SSIS # 102 – Don’t be afraid to leverage TSQL in SSIS package
I hope so far you are convinced that you need to learn at least one ETL tool in order to stay competitive in the SQL/BI profession. I also hope that Microsoft SSIS is your choice.
I’ve worked with two types of people with very different views on ETL tools.
One is to be very skeptical about using an ETL tool over hand coded SQL code. They are even more skeptical when they see I am using stored procedures in a SSIS package. Their argument is that if all can be done in a stored procedure, why use both stored procedures and SSIS. Would it be simpler to just stick to one tool?
Another type tends to completely abandon TSQL code, in favor of data flow tasks only, such as Union All, Merge, Sort, Lookup, Slowly Changing Dimension etc.
To the first group of friends, I hope they have eventually been convinced that an ETL tool is the way to go for ETL work.
Some high level benefits of SSIS:
- visual representation of work
- control flow (Including multiple execution paths, and conditional execution path)
- data transformations from source to target
- event logging
- source and target do not need to be on the same server or same DBMS
- audit details
- package configurations for secure and easy deployment
- memory management
In this blog, I’d like share with you one very important lesson I’ve learned.
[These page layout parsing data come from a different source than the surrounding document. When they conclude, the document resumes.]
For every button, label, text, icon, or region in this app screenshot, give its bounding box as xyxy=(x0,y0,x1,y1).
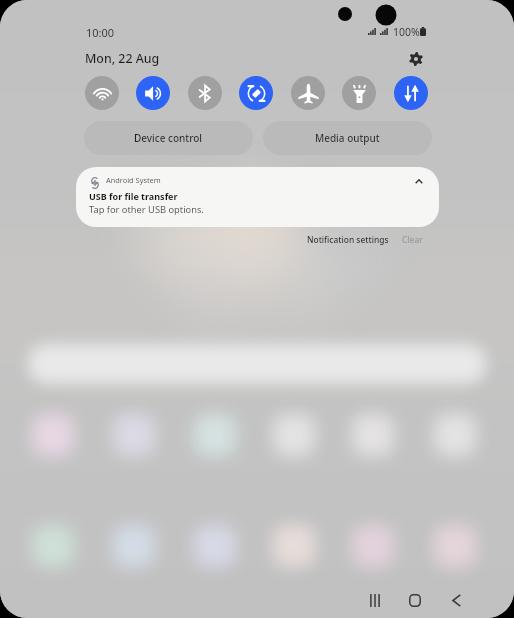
staticText: Media output xyxy=(315,131,380,145)
staticText: Mon, 22 Aug xyxy=(85,50,160,67)
button[interactable]: Media output xyxy=(263,121,432,155)
button[interactable]: Airplane mode xyxy=(291,76,325,110)
button[interactable]: Mobile data xyxy=(394,76,428,110)
button[interactable]: Recents xyxy=(358,583,392,617)
button[interactable]: Bluetooth xyxy=(188,76,222,110)
button[interactable]: Flashlight xyxy=(342,76,376,110)
staticText: Device control xyxy=(134,131,203,145)
button[interactable]: Android System xyxy=(76,167,439,227)
button[interactable]: Notification settings xyxy=(307,234,389,245)
button[interactable]: Sound xyxy=(136,76,170,110)
button[interactable]: Back xyxy=(439,583,473,617)
button[interactable]: Home xyxy=(398,583,432,617)
staticText: 100% xyxy=(393,25,420,39)
staticText: Android System xyxy=(106,175,161,185)
button[interactable]: Settings xyxy=(403,46,429,72)
button[interactable]: Device control xyxy=(84,121,253,155)
staticText: 10:00 xyxy=(86,25,115,40)
button[interactable]: Clear xyxy=(402,234,423,245)
staticText: Notification settings xyxy=(307,234,389,245)
button[interactable]: Collapse notification xyxy=(407,169,431,193)
staticText: USB for file transfer xyxy=(89,190,178,202)
button[interactable]: Wi-Fi xyxy=(85,76,119,110)
staticText: Clear xyxy=(402,234,423,245)
staticText: Tap for other USB options. xyxy=(89,203,204,216)
button[interactable]: Auto rotate xyxy=(239,76,273,110)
That is never be afraid to leverage TSQL in SSIS packages.
Why use the Sort data flow task when you can write TSQL code to SORT the data?
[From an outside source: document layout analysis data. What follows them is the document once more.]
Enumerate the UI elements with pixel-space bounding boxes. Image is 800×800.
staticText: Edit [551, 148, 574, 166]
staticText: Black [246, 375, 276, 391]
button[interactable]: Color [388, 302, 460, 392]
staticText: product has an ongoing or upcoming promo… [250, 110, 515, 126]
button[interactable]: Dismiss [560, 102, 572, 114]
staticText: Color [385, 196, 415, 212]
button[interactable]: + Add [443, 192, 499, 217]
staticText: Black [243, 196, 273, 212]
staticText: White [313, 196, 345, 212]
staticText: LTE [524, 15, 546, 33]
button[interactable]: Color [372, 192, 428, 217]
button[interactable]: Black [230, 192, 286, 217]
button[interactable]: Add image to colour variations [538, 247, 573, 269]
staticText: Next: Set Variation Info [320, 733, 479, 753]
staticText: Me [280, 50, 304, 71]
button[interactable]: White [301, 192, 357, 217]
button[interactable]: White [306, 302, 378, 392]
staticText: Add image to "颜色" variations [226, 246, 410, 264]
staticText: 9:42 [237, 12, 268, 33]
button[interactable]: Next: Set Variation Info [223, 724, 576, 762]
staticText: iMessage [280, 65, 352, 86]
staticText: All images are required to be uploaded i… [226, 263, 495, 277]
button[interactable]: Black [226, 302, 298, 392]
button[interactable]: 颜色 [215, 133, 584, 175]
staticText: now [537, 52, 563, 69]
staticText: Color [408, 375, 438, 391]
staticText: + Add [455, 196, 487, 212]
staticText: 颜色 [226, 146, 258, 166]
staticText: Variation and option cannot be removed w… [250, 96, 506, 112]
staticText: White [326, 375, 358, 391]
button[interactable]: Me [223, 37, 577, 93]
Why use the Merge task when you can write TSQL code to JOIN tables?
Why bring too much from the source when you can write TSQL code with proper WHERE clause to limit it to only the data you need?
Why use Derived Column task when you can write TSQL code to derive the column?
Why use data flow at all if you can write a stored procedure that encapsulates all business logics and have it executed from a Execute SQL Task?
Set-based INSERT and UPDATE
This is not just because we want to leverage the SQL Server engine’s computing power, but also for another very good reason. A very simple reason. That is to prefer set-based INSERT and UPDATE over row-by-row in-memory operation.
If you are working with large amount of data, writing TSQL set-based code to do INSERT and UPDATE, can quickly become your only option. In this case, sending large changes into staging will be your first step.
A reader once asked me if using SCD (Slowly Changing Dimension) is the only way for loading dimensions. I hope you have drawn your own conclusion so far. No, it’s is not the only way. It’s not always the best way either.